Ukrainian President Volodymyr Zelensky, meanwhile, figured in U.S. expectations as someone to evacuate from Kyiv. Zelensky himself labeled the threat of invasion as mere “psychological pressure”, which fit the Ukrainian intelligence assessment that Russia was bluffing and wouldn’t attack.

Why so many mistakes?

History doesn’t repeat itself, but it does echo. The echoes of intelligence history teach that the field’s core mistake is too much confidence in predicting how people — individuals and whole nations — will act.

To be fair, the U.S. assessment that Russia was preparing to invade turned out to be entirely correct. This, it appears, depended on what intelligence can achieve, especially by technological means — uncovering orders, supplies, troop movements and more.

A century ago, armies began radioing vast amounts of enciphered information. That created the opportunity to intercept and decipher an enemy’s communications — as Britain did with its success against Germany’s Enigma cipher during World War II. After that came satellites, staring down at the movement of forces. Add a reported network of human sources, and U.S. agencies had a high-resolution picture of what Russia was doing.

Ukrainian agencies presumably received much more of this picture than the public did — but still misread Russian dictator Vladimir Putin’s intentions. In part, that’s because they knew how divided Ukraine was internally. Zelensky’s approval rating was 21 percent. Putin could have destabilized Ukraine without invading, a senior intelligence official there told Israeli correspondent Anshel Pfeffer. Logic said Putin had no need for war.

It’s dangerously easy to assume the enemy shares your logic. In early April 1940, British military intelligence had multiple signs that Germany would invade Norway — and ignored them because, logically, Germany would target Norway and Sweden together, and too few German divisions were available to conquer both countries.
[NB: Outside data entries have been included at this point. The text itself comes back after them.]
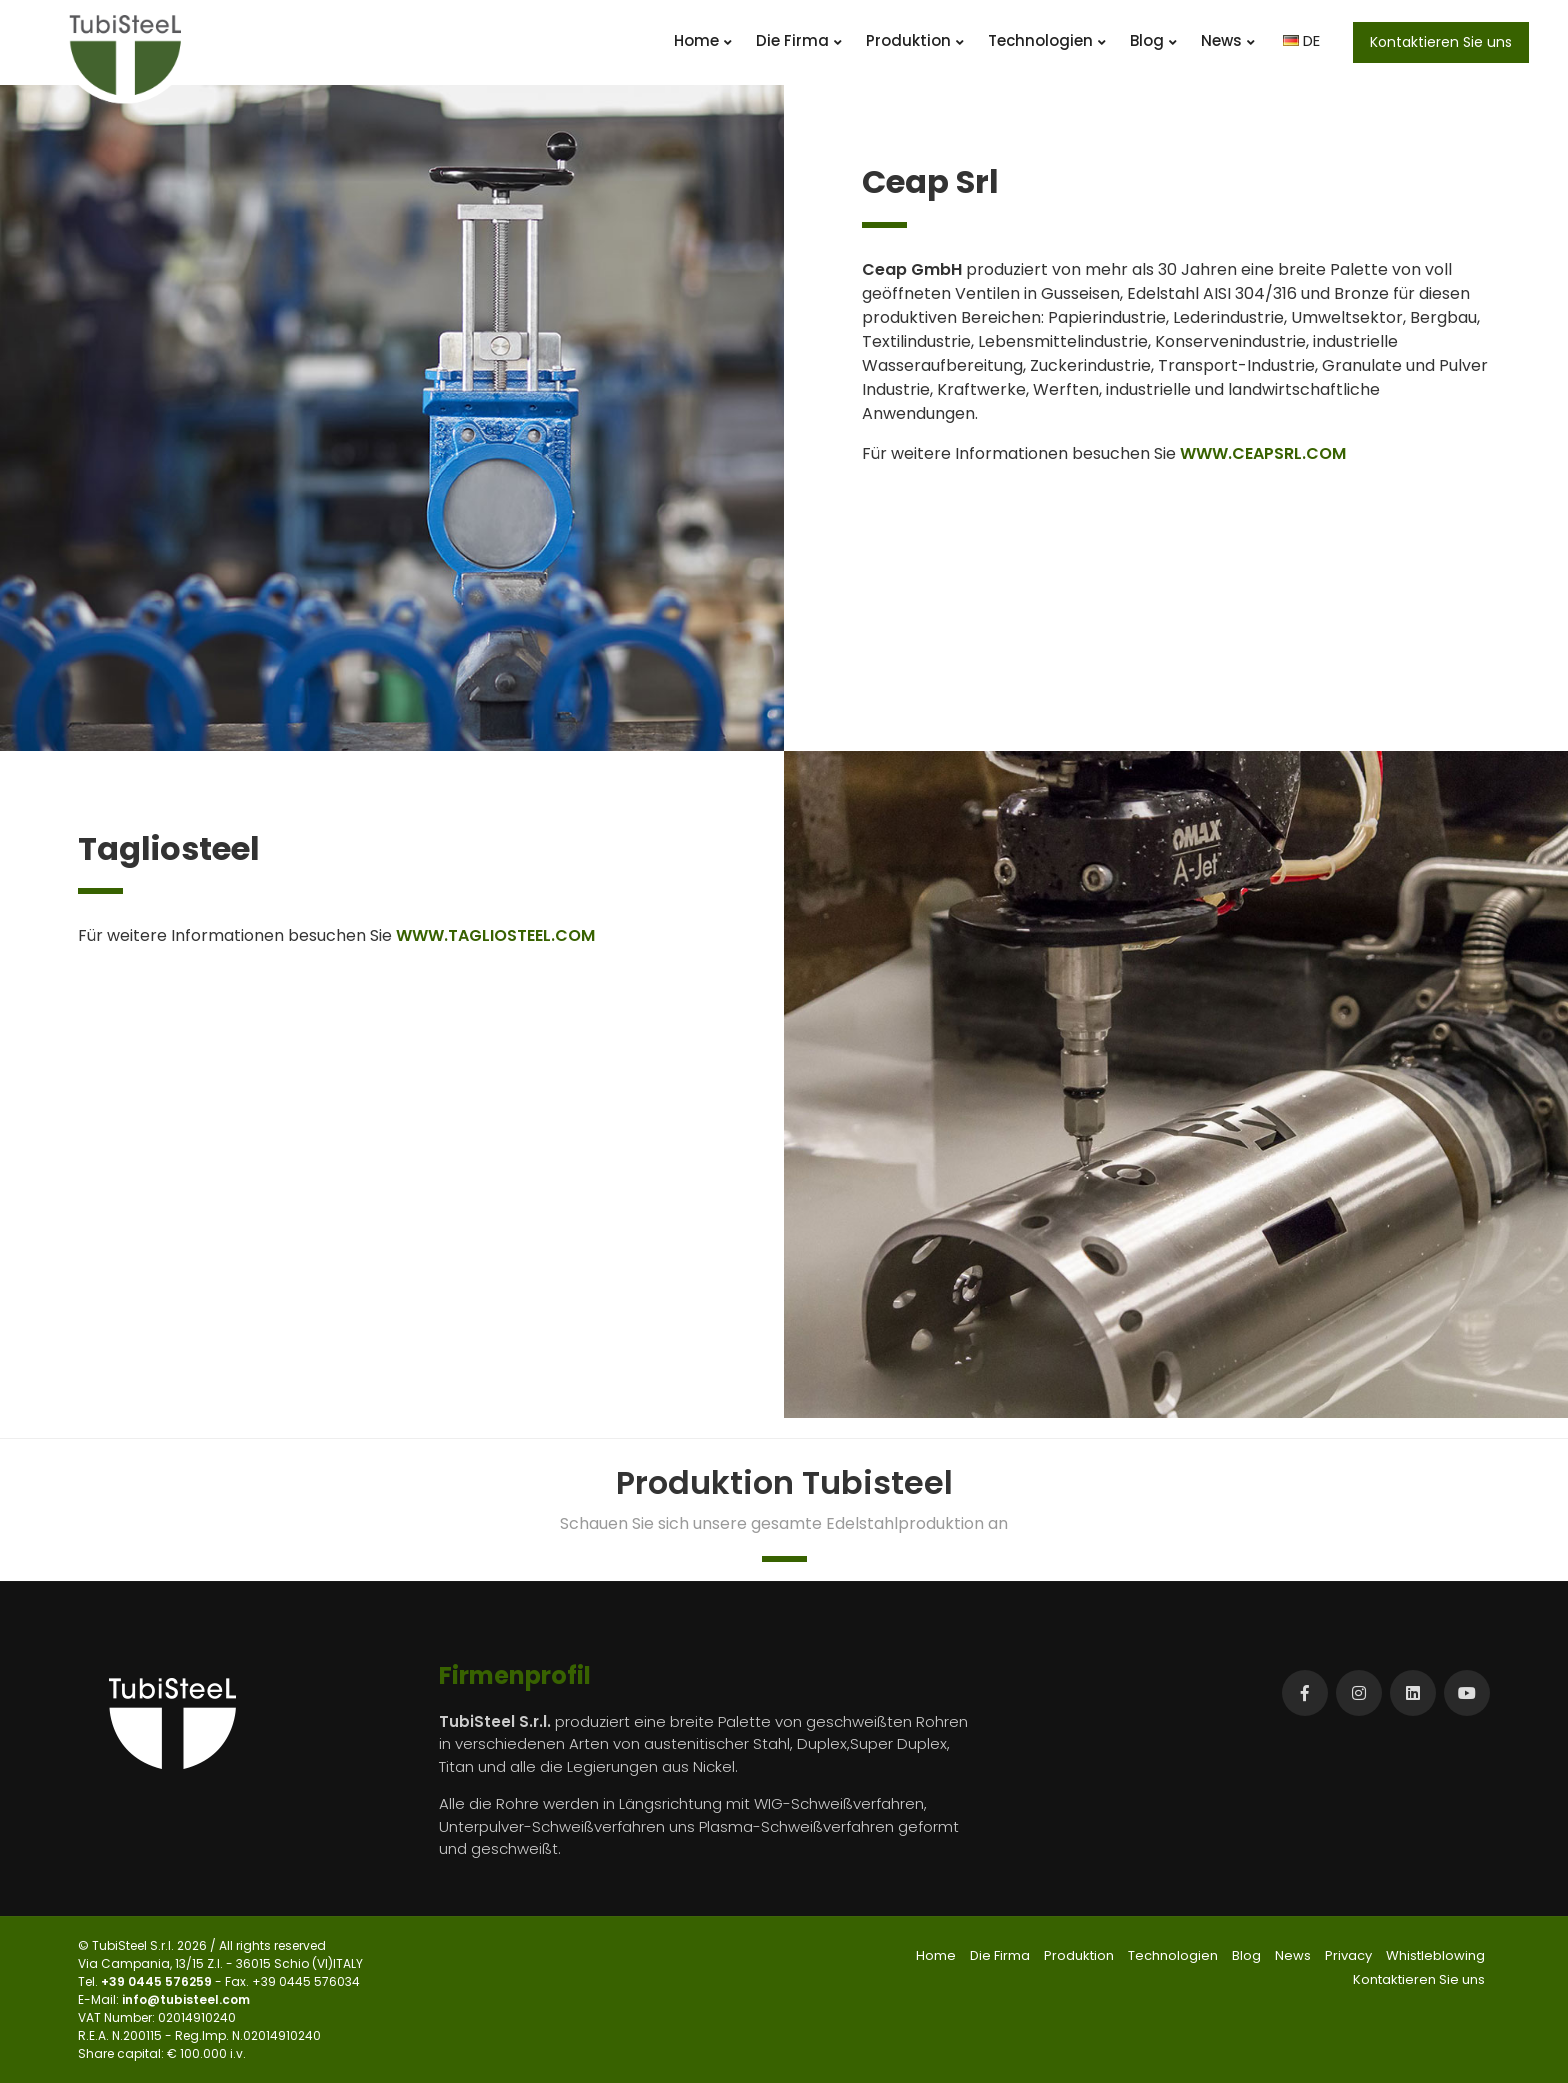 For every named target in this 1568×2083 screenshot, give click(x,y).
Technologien (1047, 40)
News (1228, 40)
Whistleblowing (1435, 1955)
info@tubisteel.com (186, 1999)
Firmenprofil (515, 1675)
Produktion (915, 40)
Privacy (1348, 1955)
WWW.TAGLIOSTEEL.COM (495, 935)
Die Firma (799, 40)
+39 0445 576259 (158, 1981)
On the morning of Dec. 7, 1941, with deciphered messages showing that Japan was about to attack the United States, Army Chief of Staff George Marshall gave priority to warning Manila because, logically, that’s where Japan was likely to strike. His choice contributed to a fateful delay in warning commanders at Pearl Harbor.

In early October 1973, Israeli intelligence ignored all evidence of Egypt preparing to attack because, logically, it would not do so until it had the weapons it needed to retake all of Sinai. Egyptian President Anwar Sadat followed different logic.

As for Zelensky, no one foresaw that he would mobilize the Ukrainian language and send it into battle, to borrow what journalist Edward R. Murrow said of Winston Churchill. But then, U.S. assessments hardly predicted that Churchill would become the wartime leader we remember. A U.S. diplomat reported in early 1940 that when he met Churchill, the latter was “drinking whisky and soda”. The diplomat added that “it was quite obvious that [Churchill] had consumed a good many whiskies before I arrived”. Other U.S. diplomats described Churchill as “old and tired” and a “has-been”.

It is remarkably difficult to predict how a person will respond to crisis, to know who will evade responsibility and who will powerfully rise to it. Judging the mood of a whole nation, as well as forecasting how it will behave in a cataclysm, is harder yet.

The British National Archives holds thick folders of diplomatic messages from dozens of countries during World War II, all intercepted by British intelligence. Some of the cables contain reports on a country’s state of mind, based on diplomats’ conversations with officials, businesspeople or anonymous sources. Reading through them, I occasionally found one that lit up with seeming prescience, given what happened in the months after. Yet so many were wrong. Perhaps the ones that turned out right were no more prescient than a bet on the winning number at the roulette table.

Zelensky’s superb political theater surely stiffened Ukrainians’ resolve. But more was at work. The decision of some random 40-year-old citizen to volunteer for the territorial defense force and potentially face combat with minimal training could also be the result of a conversation with a neighbor, who was in turn influenced by her brother-in-law. After the fact, historians will explain why a particular emotion swept through a population. But it’s not obvious beforehand.

“The heart is deceitful above all things”, the prophet Jeremiah forewarned all who would try to prophesy after him. Satellites can photograph supply lines; code breakers can decrypt secret orders. Neither can read what a person will do in extreme duress; a person doesn’t know herself till the moment comes.

The greatest mistake in the intelligence assessments of recent months was not the misreading of leaders or nations. It was the hubris of, yet again, putting too much trust in those assessments.

Gershom Gorenberg is an Israeli historian and journalist.